Hal ini juga tercantum dalam pasal I ayat 17 Undang-Undang Nomor 7 Tahun 1996 tentang Pangan,
ketahanan pangan rumah tangga adalah kondisi terpenuhinya pangan bagi rumah tangga yang tercermin
dari tersedianya pangan yang cukup, baik jumlah maupun mutunya, aman, merata dan terjangkau.
Menurut Sutrisno (1996) ukuran ketahanan pangan rumah tangga dapat dilihat dari kecukupan konsumsi
maupun ketersediaan pangan yang sesuai dengan norrna gizi. Sedangkan indikator sosial ekonomi dan
demografi tidak dapat digunakan.
Kemudian Status gizi menurut Jahari (2002) dalam Poedyasmoro, dkk (2002) adalah keseimbangan
antara asupan (intake) dan kebutuhan (requirement) zat gizi. Status gizi baik (seimbang) bila jumlah
asupan zat gizi sesuai dengan yang dibutuhkan, status gizi tidak seimbang dapat dipresentasikan dalam
bentuk gizi kurang yaitu jumlah asupan zat kurang dari yang dibutuhkan.

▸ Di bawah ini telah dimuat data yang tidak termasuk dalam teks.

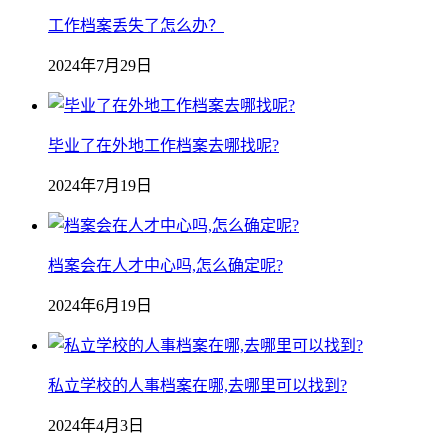
工作档案丢失了怎么办？
2024年7月29日
毕业了在外地工作档案去哪找呢?
2024年7月19日
档案会在人才中心吗,怎么确定呢?
2024年6月19日
私立学校的人事档案在哪,去哪里可以找到?
2024年4月3日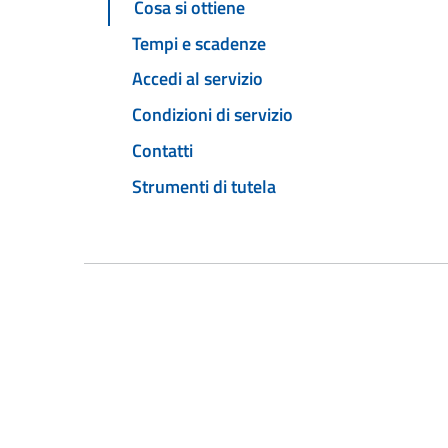
Cosa si ottiene
Tempi e scadenze
Accedi al servizio
Condizioni di servizio
Contatti
Strumenti di tutela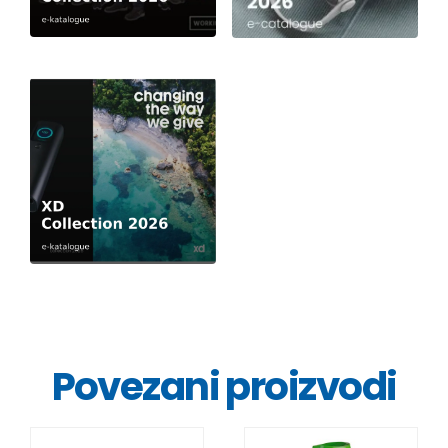
Povezani proizvodi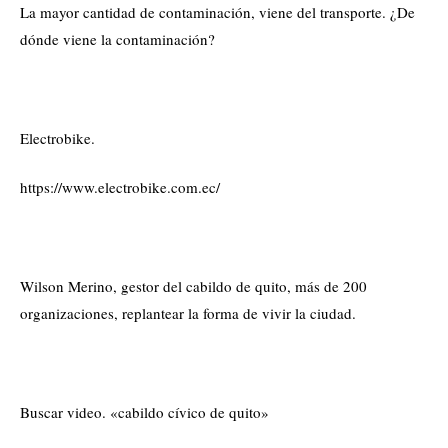
La mayor cantidad de contaminación, viene del transporte. ¿De
dónde viene la contaminación?
Electrobike.
https://www.electrobike.com.ec/
Wilson Merino, gestor del cabildo de quito, más de 200
organizaciones, replantear la forma de vivir la ciudad.
Buscar video. «cabildo cívico de quito»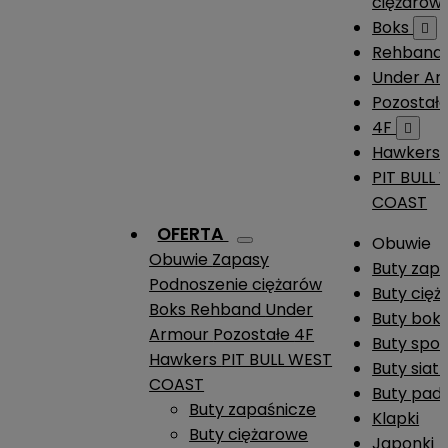
ciężarów
Boks

Rehband
Under A
Pozostał
4F

Hawkers
PIT BULL
COAST
OFERTA
Obuwie
Obuwie
Zapasy
Buty zap
Podnoszenie ciężarów
Buty cię
Boks
Rehband
Under
Buty boks
Armour
Pozostałe
4F
Buty spo
Hawkers
PIT BULL WEST
Buty siat
COAST
Buty pade
Buty zapaśnicze
Klapki
Buty ciężarowe
Japonki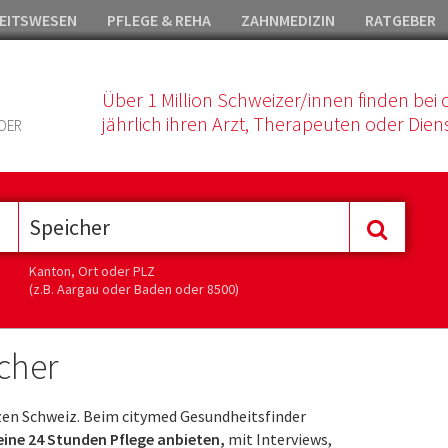
EITSWESEN
PFLEGE & REHA
ZAHNMEDIZIN
RATGEBER
Über 1 Million Schweizer/innen finden bei 
jährlich ihren Arzt, Therapeuten oder Diens
DER
Kanton, Ort oder PLZ
(z.B. Aargau oder Baden oder 8500)
cher
en Schweiz. Beim citymed Gesundheitsfinder
 eine 24 Stunden Pflege anbieten,
mit Interviews,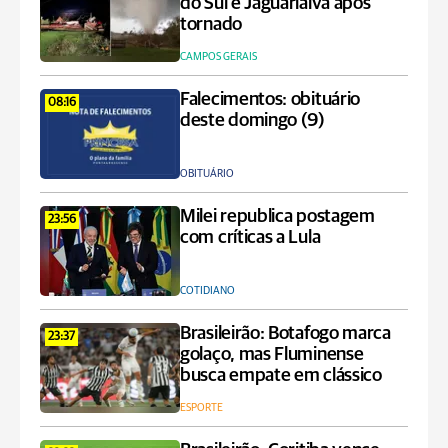
do Sul e Jaguariaíva após
tornado
CAMPOS GERAIS
Falecimentos: obituário
08:16
deste domingo (9)
OBITUÁRIO
Milei republica postagem
23:56
com críticas a Lula
COTIDIANO
Brasileirão: Botafogo marca
23:37
golaço, mas Fluminense
busca empate em clássico
ESPORTE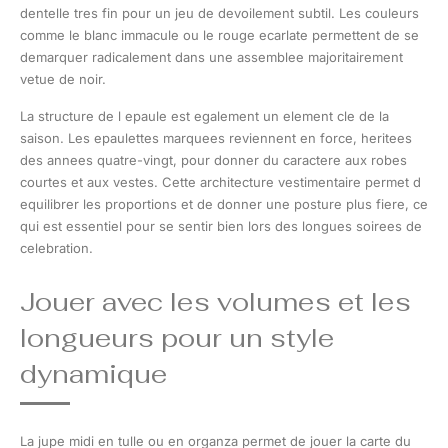
dentelle tres fin pour un jeu de devoilement subtil. Les couleurs
comme le blanc immacule ou le rouge ecarlate permettent de se
demarquer radicalement dans une assemblee majoritairement
vetue de noir.
La structure de l epaule est egalement un element cle de la
saison. Les epaulettes marquees reviennent en force, heritees
des annees quatre-vingt, pour donner du caractere aux robes
courtes et aux vestes. Cette architecture vestimentaire permet d
equilibrer les proportions et de donner une posture plus fiere, ce
qui est essentiel pour se sentir bien lors des longues soirees de
celebration.
Jouer avec les volumes et les
longueurs pour un style
dynamique
La jupe midi en tulle ou en organza permet de jouer la carte du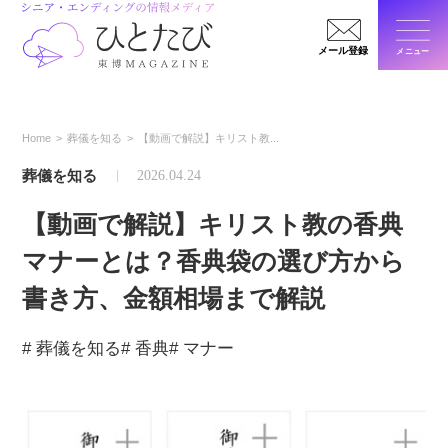
メール登録
メニュー
閉じ
Home
葬儀を知る
【動画で解説】キリスト教...
葬儀を知る
2026.04.24
【動画で解説】キリスト教の香典
マナーとは？香典袋の選び方から
書き方、金額相場まで解説
# 葬儀を知る
# 香典
# マナー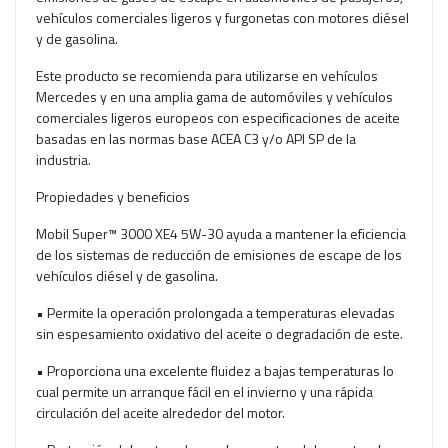
vehículos comerciales ligeros y furgonetas con motores diésel
y de gasolina.
Este producto se recomienda para utilizarse en vehículos
Mercedes y en una amplia gama de automóviles y vehículos
comerciales ligeros europeos con especificaciones de aceite
basadas en las normas base ACEA C3 y/o API SP de la
industria.
Propiedades y beneficios
Mobil Super™ 3000 XE4 5W-30 ayuda a mantener la eficiencia
de los sistemas de reducción de emisiones de escape de los
vehículos diésel y de gasolina.
• Permite la operación prolongada a temperaturas elevadas
sin espesamiento oxidativo del aceite o degradación de este.
• Proporciona una excelente fluidez a bajas temperaturas lo
cual permite un arranque fácil en el invierno y una rápida
circulación del aceite alrededor del motor.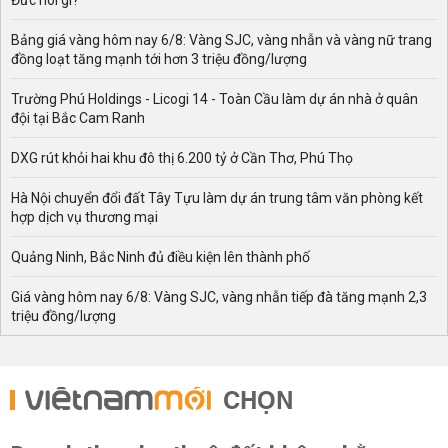
Đức nói gì?
Bảng giá vàng hôm nay 6/8: Vàng SJC, vàng nhẫn và vàng nữ trang
đồng loạt tăng mạnh tới hơn 3 triệu đồng/lượng
Trường Phú Holdings - Licogi 14 - Toàn Cầu làm dự án nhà ở quân
đội tại Bắc Cam Ranh
DXG rút khỏi hai khu đô thị 6.200 tỷ ở Cần Thơ, Phú Thọ
Hà Nội chuyển đổi đất Tây Tựu làm dự án trung tâm văn phòng kết
hợp dịch vụ thương mại
Quảng Ninh, Bắc Ninh đủ điều kiện lên thành phố
Giá vàng hôm nay 6/8: Vàng SJC, vàng nhẫn tiếp đà tăng mạnh 2,3
triệu đồng/lượng
CHỌN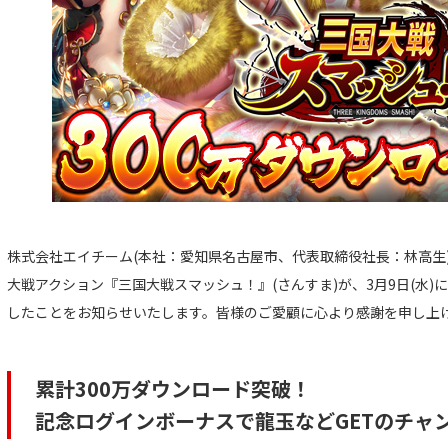
株式会社エイチーム(本社：愛知県名古屋市、代表取締役社長：林高生
大戦アクション『三国大戦スマッシュ！』(さんすま)が、3月9日(水)に
したことをお知らせいたします。皆様のご愛顧に心より感謝を申し上
累計300万ダウンロード突破！
記念ログインボーナスで龍玉などGETのチャ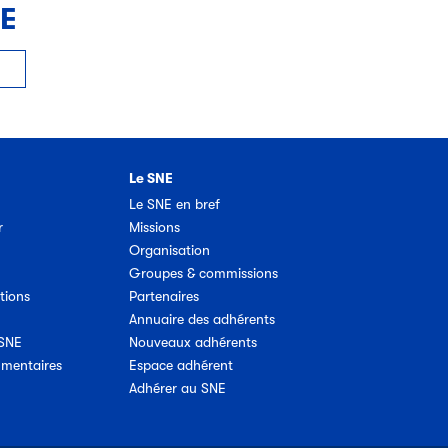
NE
Le SNE
Le SNE en bref
r
Missions
Organisation
Groupes & commissions
tions
Partenaires
Annuaire des adhérents
 SNE
Nouveaux adhérents
umentaires
Espace adhérent
Adhérer au SNE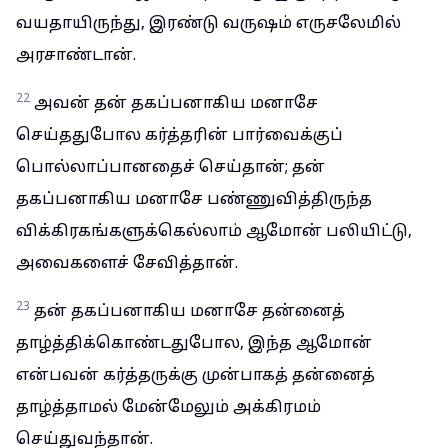
வயதாயிருந்து, இரண்டு வருஷம் எருசலேமில்
அரசாண்டான்.
22
அவன் தன் தகப்பனாகிய மனாசே
செய்ததுபோல கர்த்தரின் பார்வைக்குப்
பொல்லாப்பானதைச் செய்தான்; தன்
தகப்பனாகிய மனாசே பண்ணுவித்திருந்த
விக்கிரகங்களுக்கெல்லாம் ஆமோன் பலியிட்டு,
அவைகளைச் சேவித்தான்.
23
தன் தகப்பனாகிய மனாசே தன்னைத்
தாழ்த்திக்கொண்டதுபோல, இந்த ஆமோன்
என்பவன் கர்த்தருக்கு முன்பாகத் தன்னைத்
தாழ்த்தாமல் மேன்மேலும் அக்கிரமம்
செய்துவந்தான்.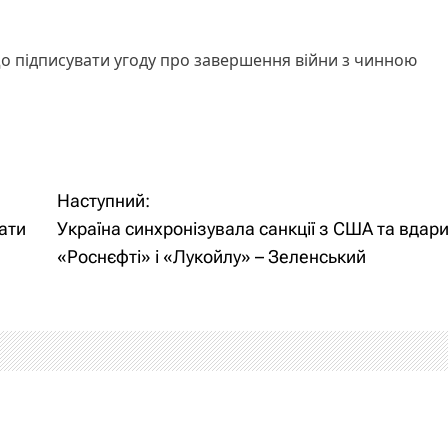
що підписувати угоду про завершення війни з чинною
Наступний:
ати
Україна синхронізувала санкції з США та вдар
«Роснєфті» і «Лукойлу» – Зеленський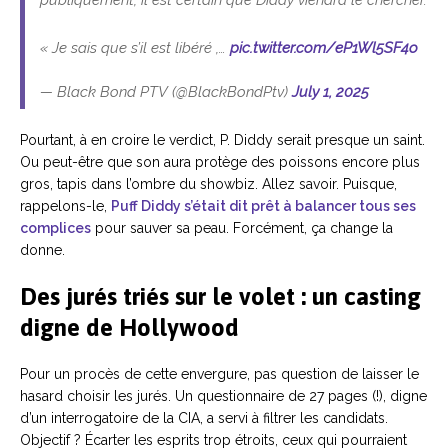
« Je sais que s’il est libéré ,…
pic.twitter.com/eP1Wl5SF4o
— Black Bond PTV (@BlackBondPtv)
July 1, 2025
Pourtant, à en croire le verdict, P. Diddy serait presque un saint.
Ou peut-être que son aura protège des poissons encore plus
gros, tapis dans l’ombre du showbiz. Allez savoir. Puisque,
rappelons-le,
Puff Diddy s’était dit prêt à balancer tous ses
complices
pour sauver sa peau. Forcément, ça change la
donne.
Des jurés triés sur le volet : un casting
digne de Hollywood
Pour un procès de cette envergure, pas question de laisser le
hasard choisir les jurés. Un questionnaire de 27 pages (!), digne
d’un interrogatoire de la CIA, a servi à filtrer les candidats.
Objectif ? Écarter les esprits trop étroits, ceux qui pourraient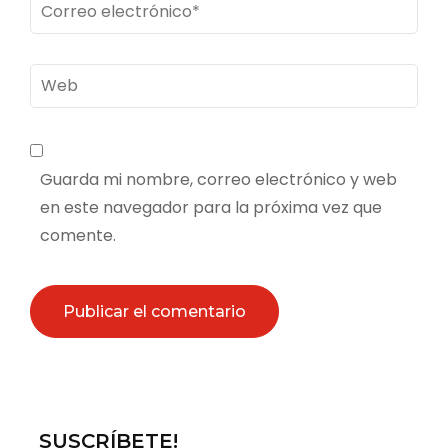
Correo
electrónico
*
Web
Guarda mi nombre, correo electrónico y web
en este navegador para la próxima vez que
comente.
SUSCRÍBETE!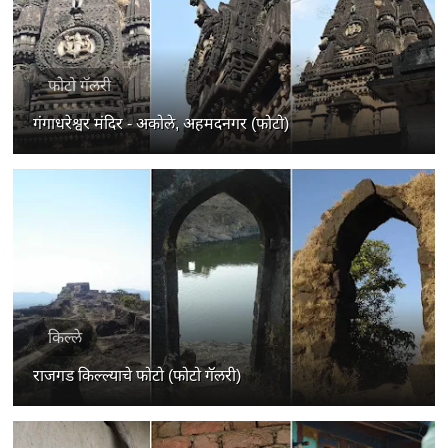
फोटो गॅलरी
गंगाधरेश्वर मंदिर - अकोले, अहमदनगर (फोटो)
किल्ले
राजगड किल्ल्याचे फोटो (फोटो गॅलरी)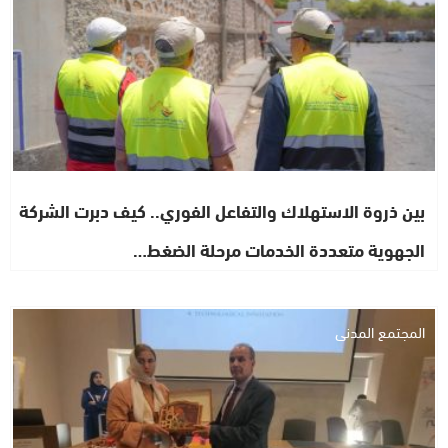
بين ذروة الاستهلاك والتفاعل الفوري.. كيف دبرت الشركة
الجهوية متعددة الخدمات مرحلة الضغط…
المجتمع المدني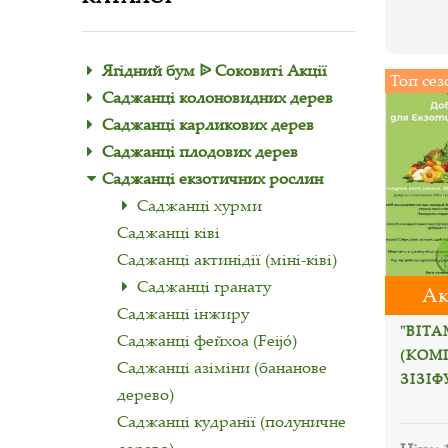
Ягідний бум ᐉ Соковиті Акції
Топ сез
Саджанці колоновидних дерев
Саджанці карликових дерев
Саджанці плодових дерев
Саджанці екзотичних рослин
Саджанці хурми
Саджанці ківі
Саджанці актинідії (міні-ківі)
Саджанці гранату
Ак
Саджанці інжиру
"ВІТ
Саджанці фейхоа (Feijó)
(КОМП
Саджанці азіміни (бананове
ЗІЗІФ
дерево)
Саджанці кудранії (полуничне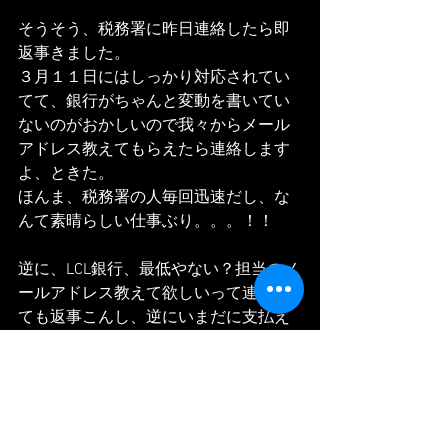
そうそう、税務署に昨日連絡したら即
返事きました。
３月１１日にはしっかり対応されてい
てて、銀行がちゃんと変動を書いてい
ないのがおかしいので我々からメール
アドレス教えてもらえたら連絡します
よ、ときた。
ほんま、税務署の人毎回迅速だし、な
んて素晴らしい仕事ぶり。。。！！
逆に、LCL銀行、最低やない？担当のメ
ールアドレス教えて欲しいって連絡し
ても返事こんし、逆にいまだに支払え
よって手紙は律儀に送ってくる
し、、、やばいやつやん！
LCL銀行の返事待ちです。せっかく税務
署の人が早く返事してくれているの
で、私も早く返事を返したいの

Sedangkan status gizi lebih bila
asupan zat gizi melebihi dari yang dibutuhkan. Selain itu” status gizi juga berarti sebagai ekspresi dari
keadaan keseimbangan dalam bentuk variabel tertentu, atau perwujudan dari nutriture dalam bentuk
variabel tertentu seperti; Gondok Endemik yang merupakan keadaan tidak seimbangnya antara
pemasukan dan pengeluaran yodium dalam tubuh
Berusia 7 – l2 tahun
Pertumbuhan relatif lambat dan anak balita, pertumbuhan berat 1,8 sampai 3,1 kg/tahun.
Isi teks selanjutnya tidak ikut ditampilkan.